IO match output block 511 can be used to prevent the global bit line 513 from floating. NAND gates 515 and 517 are coupled to each other in a full keeper arrangement such that the output of NAND gate 517 is the input of NAND gate 515 and vice versa. The full keeper arrangement of NAND gates 515 and 517 are coupled to PMOS transistor M1. The full keeper arrangement of NAND gates 515 and 517 can prevent the global bit line 513 from floating since it is coupled to PMOS transistor M1. The full keeper arrangement of inverters 515 and 517 may store the value of the global bit line 513 because it is operating like a latch, regardless of whether the global bit line is pulled low or pulled high. The full keeper arrangement of inverters 515 and 517 are also coupled to inverters 519 and 521. Inverters 519 and 521 are coupled in series such that the output of inverter 519 is the input of inverter 521. The output of inverter 521 is the output signal IO_match. Thus, the IO match output block 511 can hold the IO mismatch data (IO_match) that can be read to determine a pass/fail (e.g., by an external memory tester). Further, the gate portion of PMOS transistor M1 can be coupled to bank decoding logic 301 (via gpch, as discussed in relation to FIG. 4).

Mismatch block 509 may determine the specific memory banks that each mismatched column is associated with. For example, mismatch block 509 can determine if the mismatched column is associated with any of memory bank 0, bank 1, bank 2 or bank 3 for four memory banks. The input of mismatch block 509 is the output of the match flop MF. Mismatch block 509 can be utilized in order to determine if an error occurred for each memory bank.
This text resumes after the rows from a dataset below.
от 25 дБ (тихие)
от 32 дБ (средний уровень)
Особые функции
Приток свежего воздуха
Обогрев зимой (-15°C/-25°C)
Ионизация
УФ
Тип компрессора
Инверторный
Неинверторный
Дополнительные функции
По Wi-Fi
Thus, each of the IO sub-blocks 501, 503, 505 and 507 can have a mismatch block 509 in order to determine if an error occurred for each memory bank. In other words, the mismatch block 509 can determine whether a mismatch occurred or not on a per bank basis.
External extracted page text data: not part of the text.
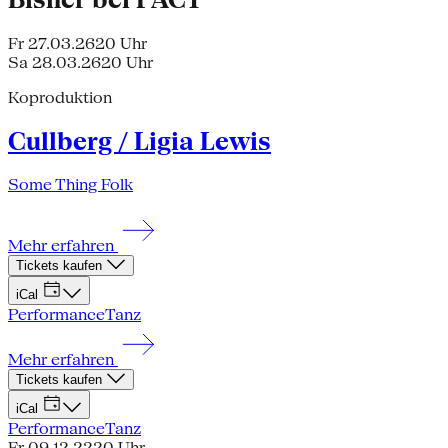
Fr 27.03.26
20 Uhr
Sa 28.03.26
20 Uhr
Koproduktion
Cullberg / Ligia Lewis
Some Thing Folk
Mehr erfahren
Tickets kaufen
iCal
Performance
Tanz
Mehr erfahren
Tickets kaufen
iCal
Performance
Tanz
Fr 09.12.22
20 Uhr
Mismatch block 509 may include a plurality of OR gates. For example, in FIG. 5, mismatch block 509 can include OR gates 509(a1), 509(b1) and 509(n1−1) for the left portion of memory cell array 100 and OR gates 509(a2), 509(b2) and 509(n2−1) for the right portion of memory cell array 100. Further, if there is a mismatch for any of the IO sub-blocks 501, 503, 505 and 507, then the output of that specific OR gate will be a logical “1” and the output of the Final OR gate 509(n) will also be a logical “1.” Thus, for each mismatched IO sub-block, a specific memory bank can be identified in one clock cycle.

As a result, a bank mismatch and an IO mismatch can be identified in one clock cycle to detect errors that occur in memory cell testing. Thus, multiple clock cycles are not required in order test memory cells with the systems and methods disclosed herein. As a result, the need to test a single memory cell/bank is not required. Thus, a local comparison and global processing are performed across the memory banks and the IO sub-blocks. Further, the clock frequency during test (typically 20 MHz) is a fairly low frequency, therefore the logical operations performed herein can fit into one clock cycle.

FIG. 6 is a schematic diagram of column of memory cells 600 including sense amp latch SAL. FIG. 6 illustrates that the column selection (bit lines) and the row selection (word lines) within memory cell array 100. Data is stored in bit cells (e.g., 602, 604, 606). Further, column switches (col switch) can be used to select specific columns (e.g., 600) within the memory cell array 100. Data can be read and or written using bit lines bl and bl (which is the complement of bit line bl) by activating a specific column selection and a specific row selection by a given word line (wl(x)). During reads, the differential voltage on bit line bl and bit line complement bl can be sensed and latched by the sense amp (SA), as is known in the art. Accordingly, further details of the operation of the conventional read/write operations are not detailed herein.

FIG. 7 is a timing diagram for various parameters and signals coupled to different ports of the elements illustrated in FIGS. 4 and 5. For example, global clock signal clk is the primary clock signal for each of the elements within FIGS. 4 and 5 triggered by a clock signal. Global clock signal clk transitions from logical “high” to “low” one time for the write operation and one time for the read operation. Thus, the global clock signal clk transitions from logical “high” to “low” two times per cycle. Further, a cycle is considered as the time for a write and a read operation to occur.

Control signal mbm is the external test signal to select multi-bank mode where each of the memory banks are selected in parallel in order to test them. Thus, when control signal mbm is a logical “1”, then each of the banks is selected for testing in parallel.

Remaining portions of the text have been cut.